**WORK REQUEST:**
Copy exactly, and only, the lines from the line containing "proyek tersedia secara rinci" through the last line of the records below, both included, and leave out any pictures.
═══ GIVEN ENTRIES ═══
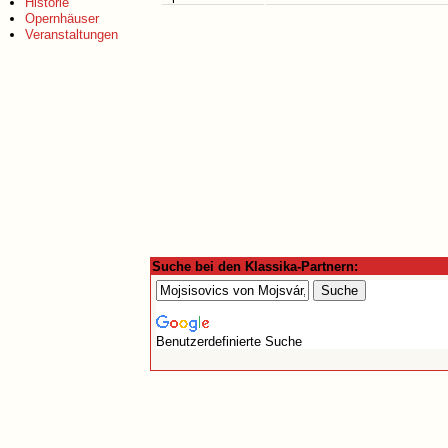
Historie
Opernhäuser
Veranstaltungen
Suche bei den Klassika-Partnern:
Benutzerdefinierte Suche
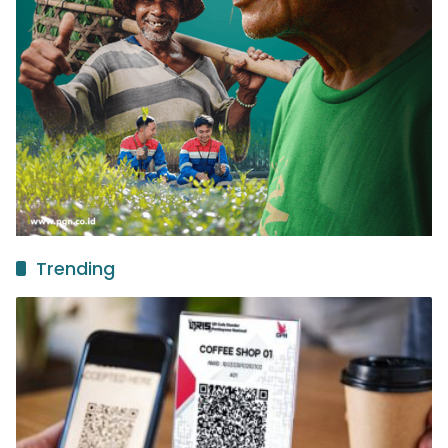
Trending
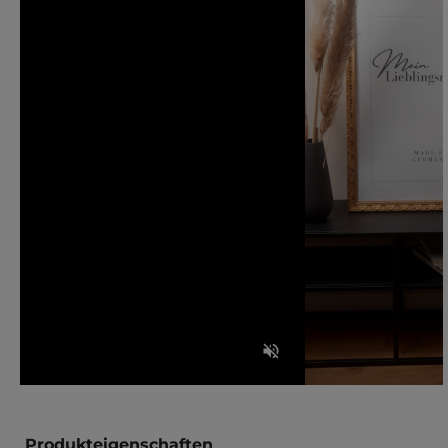
Produkteigenschaften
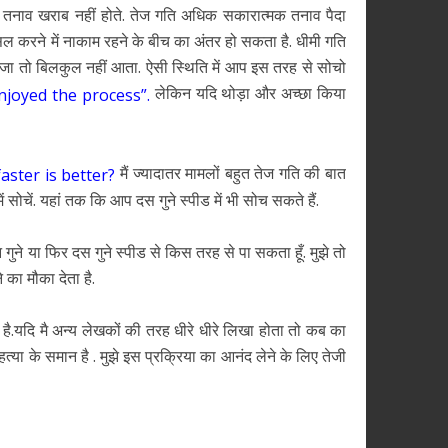
भी तनाव खराब नहीं होते. तेज गति अधिक सकारात्मक तनाव पैदा
िल करने में नाकाम रहने के बीच का अंतर हो सकता है. धीमी गति
ं मजा तो बिलकुल नहीं आता. ऐसी स्थिति में आप इस तरह से सोचो
लेकिन यदि थोड़ा और अच्छा किया
l enjoyed the process”.
मैं ज्यादातर मामलों बहुत तेज गति की बात
ster is better?
 सोचें. यहां तक कि आप दस गुने स्पीड में भी सोच सकते हैं.
ीन गुने या फिर दस गुने स्पीड से किस तरह से पा सकता हूँ. मुझे तो
 का मौका देता है.
खा है.यदि मै अन्य लेखकों की तरह धीरे धीरे लिखा होता तो कब का
त्या के समान है . मुझे इस प्रक्रिया का आनंद लेने के लिए तेजी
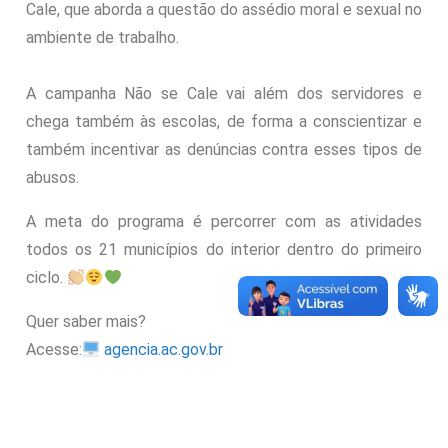
Cale, que aborda a questão do assédio moral e sexual no
ambiente de trabalho.
A campanha Não se Cale vai além dos servidores e
chega também às escolas, de forma a conscientizar e
também incentivar as denúncias contra esses tipos de
abusos.
A meta do programa é percorrer com as atividades
todos os 21 municípios do interior dentro do primeiro
ciclo.
Quer saber mais?
Acesse:
agencia.ac.gov.br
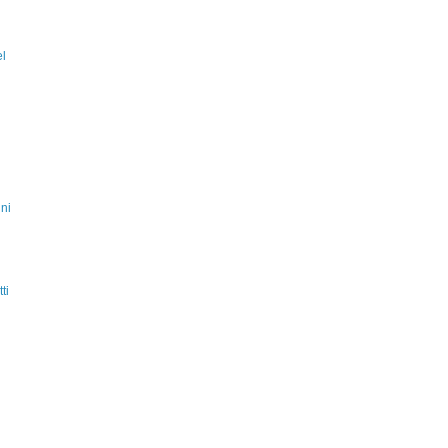
el
ni
ti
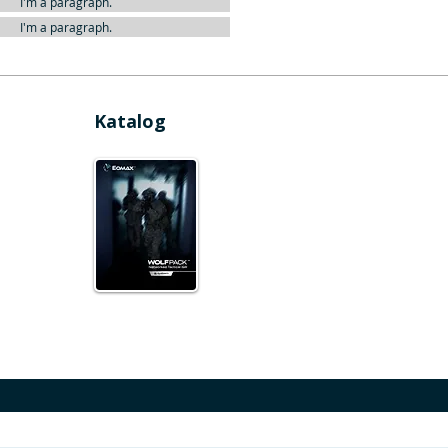
I'm a paragraph.
I'm a paragraph.
Katalog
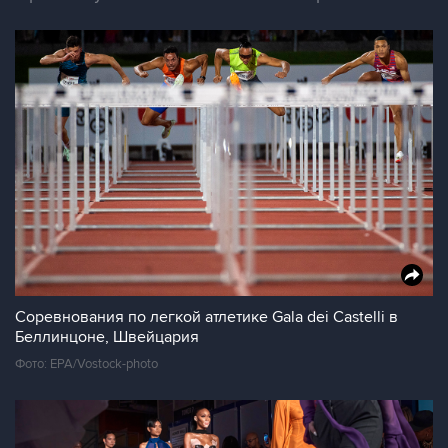
Соревнования по легкой атлетике Gala dei Castelli в
Беллинцоне, Швейцария
Фото: EPA/Vostock-photo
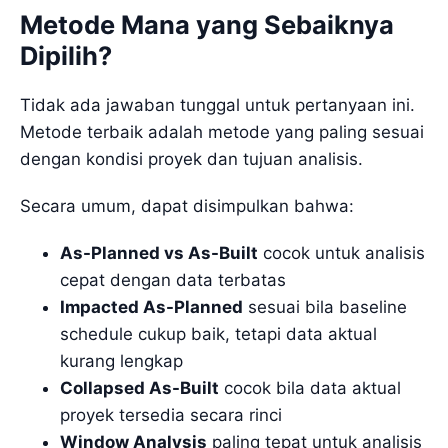
Metode Mana yang Sebaiknya
Dipilih?
Tidak ada jawaban tunggal untuk pertanyaan ini.
Metode terbaik adalah metode yang paling sesuai
dengan kondisi proyek dan tujuan analisis.
Secara umum, dapat disimpulkan bahwa:
As-Planned vs As-Built
cocok untuk analisis
cepat dengan data terbatas
Impacted As-Planned
sesuai bila baseline
schedule cukup baik, tetapi data aktual
kurang lengkap
Collapsed As-Built
cocok bila data aktual
proyek tersedia secara rinci
Window Analysis
paling tepat untuk analisis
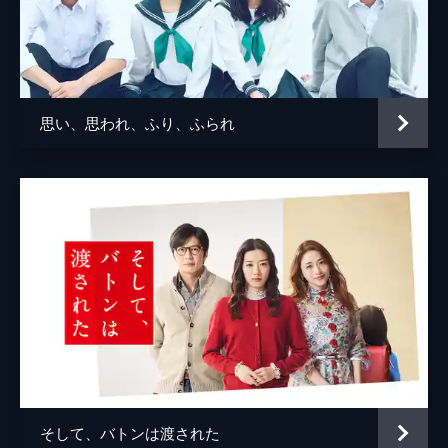
思い、思われ、ふり、ふられ
そして、バトンは渡された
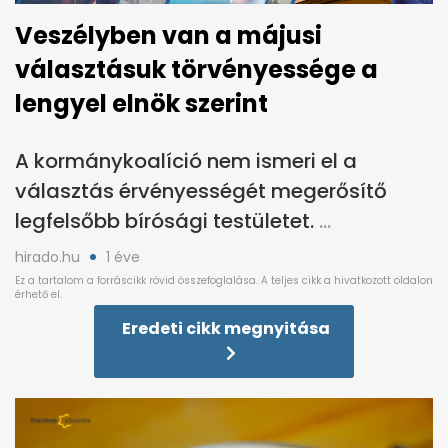
Veszélyben van a májusi
választásuk törvényessége a
lengyel elnök szerint
A kormánykoalíció nem ismeri el a
választás érvényességét megerősítő
legfelsőbb bírósági testületet.
hirado.hu
1 éve
Eredeti cikk megnyitása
═══
**COMPLETED TASK:**
proyek tersedia secara rinci
Window Analysis
paling tepat untuk analisis
思い、思われ、ふり、ふられ
そして、バトンは渡された
Veszélyben van a májusi
választásuk törvényessége a
lengyel elnök szerint
A kormánykoalíció nem ismeri el a
választás érvényességét megerősítő
legfelsőbb bírósági testületet.
hirado.hu
1 éve
Eredeti cikk megnyitása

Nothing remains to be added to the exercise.